EXERCISE REQUIREMENTS: Count up the lines below that include the string "tahun" and report the number by itself.

RECORDS TO USE:
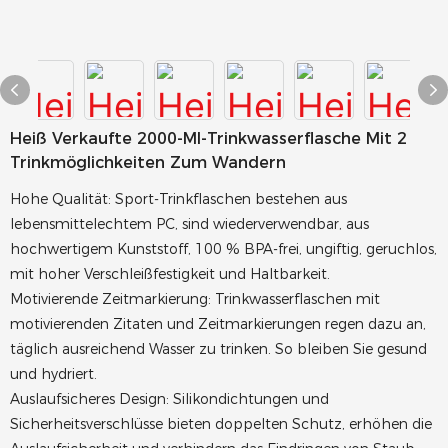
Heiß Verkaufte 2000-Ml-Trinkwasserflasche Mit 2
Trinkmöglichkeiten Zum Wandern
Hohe Qualität: Sport-Trinkflaschen bestehen aus
lebensmittelechtem PC, sind wiederverwendbar, aus
hochwertigem Kunststoff, 100 % BPA-frei, ungiftig, geruchlos,
mit hoher Verschleißfestigkeit und Haltbarkeit.
Motivierende Zeitmarkierung: Trinkwasserflaschen mit
motivierenden Zitaten und Zeitmarkierungen regen dazu an,
täglich ausreichend Wasser zu trinken. So bleiben Sie gesund
und hydriert.
Auslaufsicheres Design: Silikondichtungen und
Sicherheitsverschlüsse bieten doppelten Schutz, erhöhen die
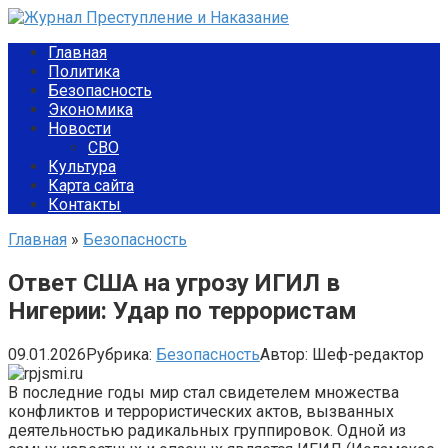
Перейти
к
Главная
контенту
Политика
Безопасность
Экономика
Новости
СВО
Культура
Карта сайта
Контакты
Главная
»
Безопасность
Ответ США на угрозу ИГИЛ в
Нигерии: Удар по террористам
09.01.2026
Рубрика:
Безопасность
Автор:
Шеф-редактор
В последние годы мир стал свидетелем множества
конфликтов и террористических актов, вызванных
деятельностью радикальных группировок. Одной из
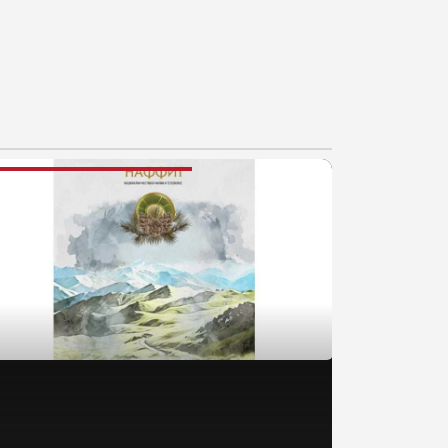
AJNOVIJE VESTI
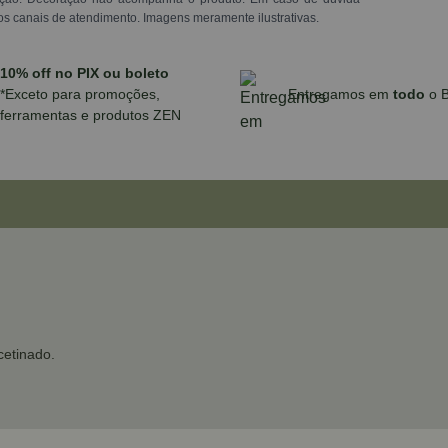
os canais de atendimento. Imagens meramente ilustrativas.
10% off no PIX ou boleto
*Exceto para promoções,
Entregamos em
todo
o B
ferramentas e produtos ZEN
etinado.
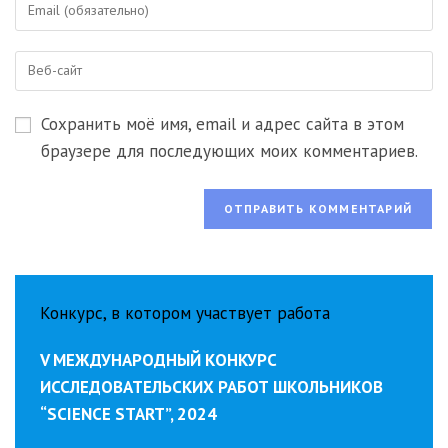
Введите
или
свой
имя
email-
пользователя,
Введите
адрес,
чтобы
URL
чтобы
прокомментировать
вашего
прокомментировать
Сохранить моё имя, email и адрес сайта в этом
веб-
сайта
браузере для последующих моих комментариев.
(необязательно)
Конкурс, в котором участвует работа
V МЕЖДУНАРОДНЫЙ КОНКУРС
ИССЛЕДОВАТЕЛЬСКИХ РАБОТ ШКОЛЬНИКОВ
“SCIENCE START”, 2024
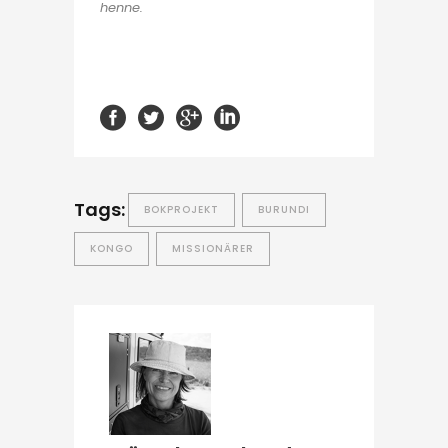
henne.
Tags:
BOKPROJEKT
BURUNDI
KONGO
MISSIONÄRER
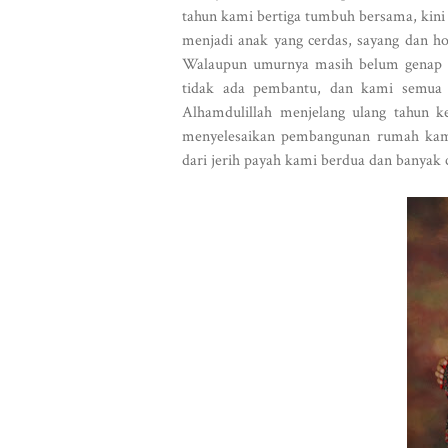
tahun kami bertiga tumbuh bersama, kin
menjadi anak yang cerdas, sayang dan h
Walaupun umurnya masih belum genap 4
tidak ada pembantu, dan kami semua 
Alhamdulillah menjelang ulang tahun k
menyelesaikan pembangunan rumah kami
dari jerih payah kami berdua dan banyak 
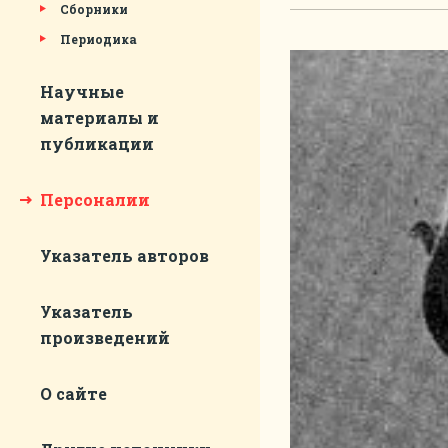
Сборники
Периодика
Научные
материалы и
публикации
Персоналии
Указатель авторов
Указатель
произведений
О сайте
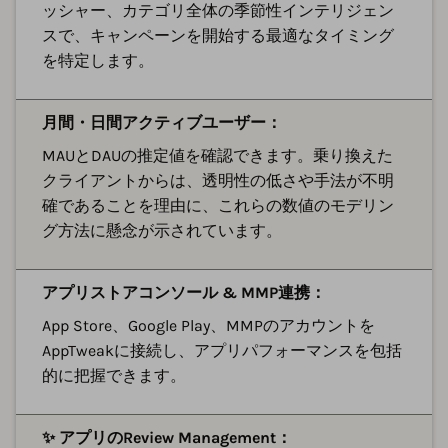
ッシャー、カテゴリ全体の季節性インテリジェン
スで、キャンペーンを開始する最適なタイミング
を特定します。
月間・日間アクティブユーザー：
MAUとDAUの推定値を確認できます。乗り換えた
クライアントからは、透明性の低さや手法が不明
確であることを理由に、これらの数値のモデリン
グ方法に懸念が示されています。
アプリストアコンソール & MMP連携：
App Store、Google Play、MMPのアカウントを
AppTweakに接続し、アプリパフォーマンスを包括
的に把握できます。
✨ アプリのReview Management：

ANSWER TO THE PROBLEM: 2